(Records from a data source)
##############################

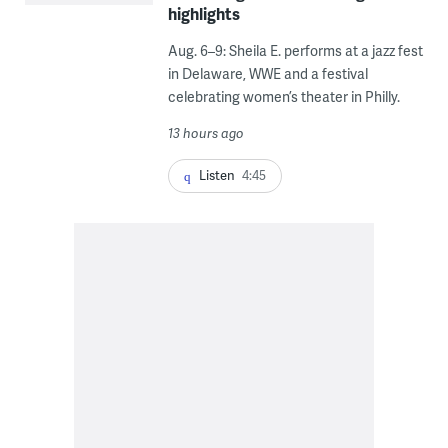
highlights
Aug. 6–9: Sheila E. performs at a jazz fest
in Delaware, WWE and a festival
celebrating women’s theater in Philly.
13 hours ago
Listen
4:45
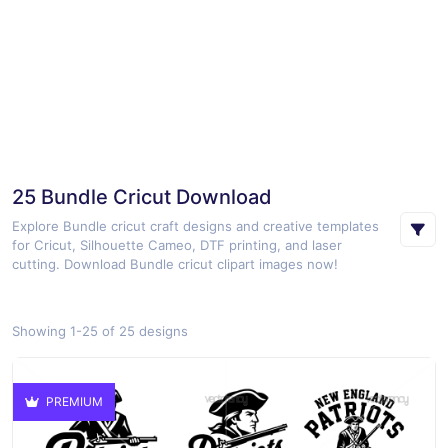
25 Bundle Cricut Download
Explore Bundle cricut craft designs and creative templates
for Cricut, Silhouette Cameo, DTF printing, and laser
cutting. Download Bundle cricut clipart images now!
Showing 1-25 of 25 designs
PREMIUM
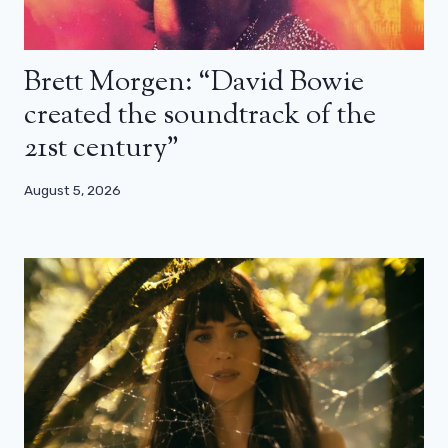
Brett Morgen: “David Bowie
created the soundtrack of the
21st century”
August 5, 2026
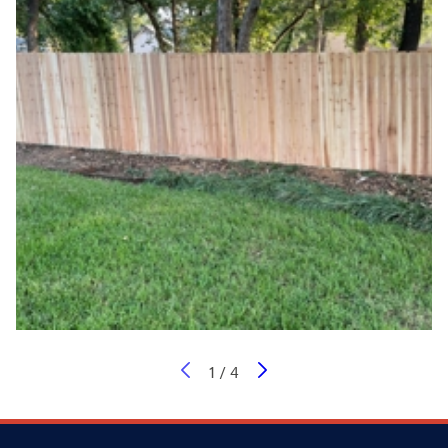
1
/
4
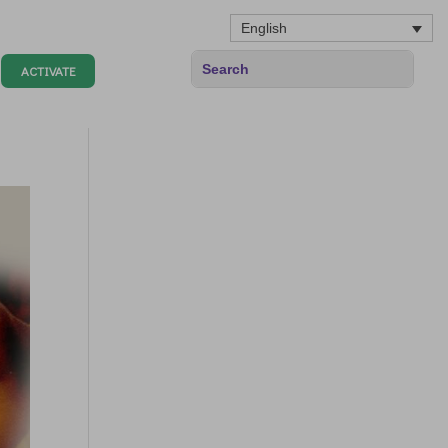
English
ACTIVATE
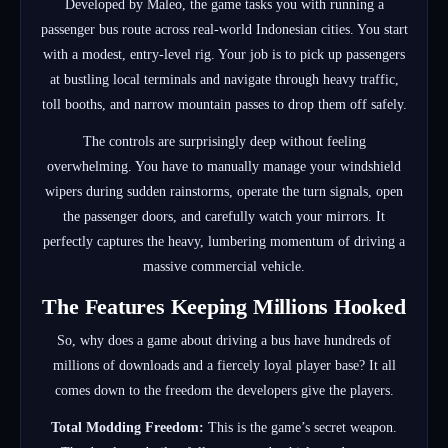
Developed by Maleo, the game tasks you with running a
passenger bus route across real-world Indonesian cities.
You start
with a modest, entry-level rig. Your job is to pick up passengers
at bustling local terminals and navigate through heavy traffic,
toll booths, and narrow mountain passes to drop them off safely.
The controls are surprisingly deep without feeling
overwhelming. You have to manually manage your windshield
wipers during sudden rainstorms, operate the turn signals, open
the passenger doors, and carefully watch your mirrors. It
perfectly captures the heavy, lumbering momentum of driving a
massive commercial vehicle.
The Features Keeping Millions Hooked
So, why does a game about driving a bus have hundreds of
millions of downloads and a fiercely loyal player base? It all
comes down to the freedom the developers give the players.
Total Modding Freedom:
This is the game’s secret weapon.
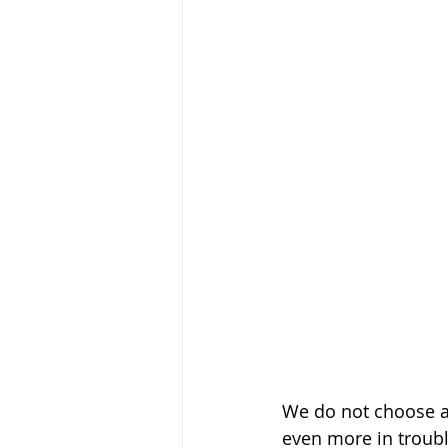
We do not choose a t
even more in trouble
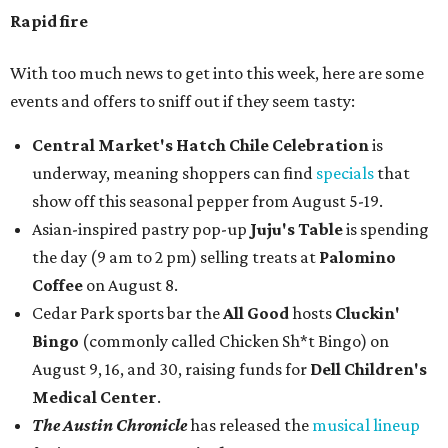
Rapid fire
With too much news to get into this week, here are some
events and offers to sniff out if they seem tasty:
Central Market's Hatch Chile Celebration
is
underway, meaning shoppers can find
specials
that
show off this seasonal pepper from August 5-19.
Asian-inspired pastry pop-up
Juju's Table
is spending
the day (9 am to 2 pm) selling treats at
Palomino
Coffee
on August 8.
Cedar Park sports bar the
All Good
hosts
Cluckin'
Bingo
(commonly called Chicken Sh*t Bingo) on
August 9, 16, and 30, raising funds for
Dell Children's
Medical Center
.
The Austin Chronicle
has released the
musical lineup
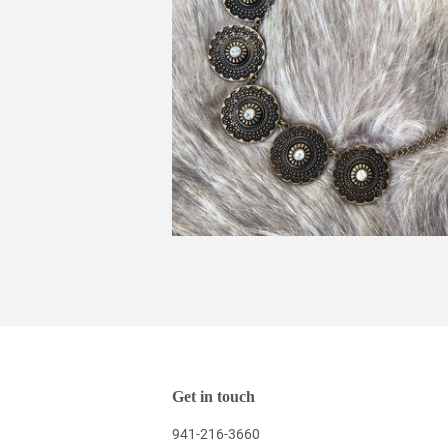
Get in touch
941-216-3660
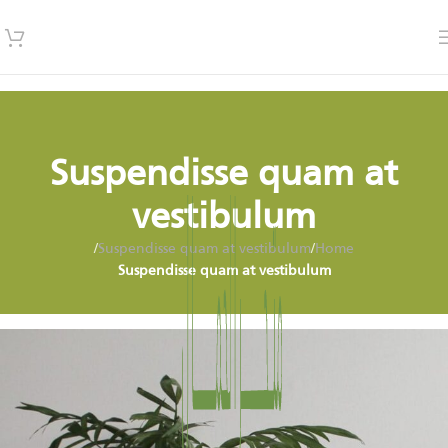
Suspendisse quam at
vestibulum
/
Suspendisse quam at vestibulum
/
Home
Suspendisse quam at vestibulum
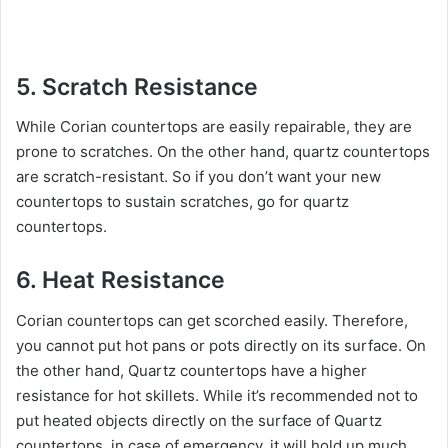
5. Scratch Resistance
While Corian countertops are easily repairable, they are
prone to scratches. On the other hand, quartz countertops
are scratch-resistant. So if you don’t want your new
countertops to sustain scratches, go for quartz
countertops.
6. Heat Resistance
Corian countertops can get scorched easily. Therefore,
you cannot put hot pans or pots directly on its surface. On
the other hand, Quartz countertops have a higher
resistance for hot skillets. While it’s recommended not to
put heated objects directly on the surface of Quartz
countertops, in case of emergency, it will hold up much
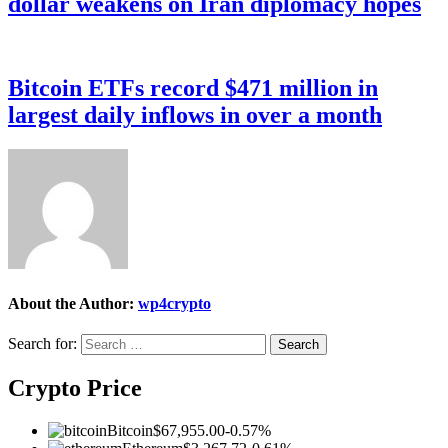
dollar weakens on Iran diplomacy hopes
Bitcoin ETFs record $471 million in
largest daily inflows in over a month
About the Author:
wp4crypto
Search for:
Crypto Price
Bitcoin
$67,955.00
-0.57%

##############################

WHAT THIS TASK INVOLVES:
In the answer, include exactly the lines from the top of the entries through the line containing "for Cricut, Silhouette", and nothing else, not even the pictures.

SOLUTION TO THE PROBLEM:
highlights
Aug. 6–9: Sheila E. performs at a jazz fest
in Delaware, WWE and a festival
celebrating women’s theater in Philly.
13 hours ago
Listen
4:45
25 Bundle Cricut Download
Explore Bundle cricut craft designs and creative templates
for Cricut, Silhouette Cameo, DTF printing, and laser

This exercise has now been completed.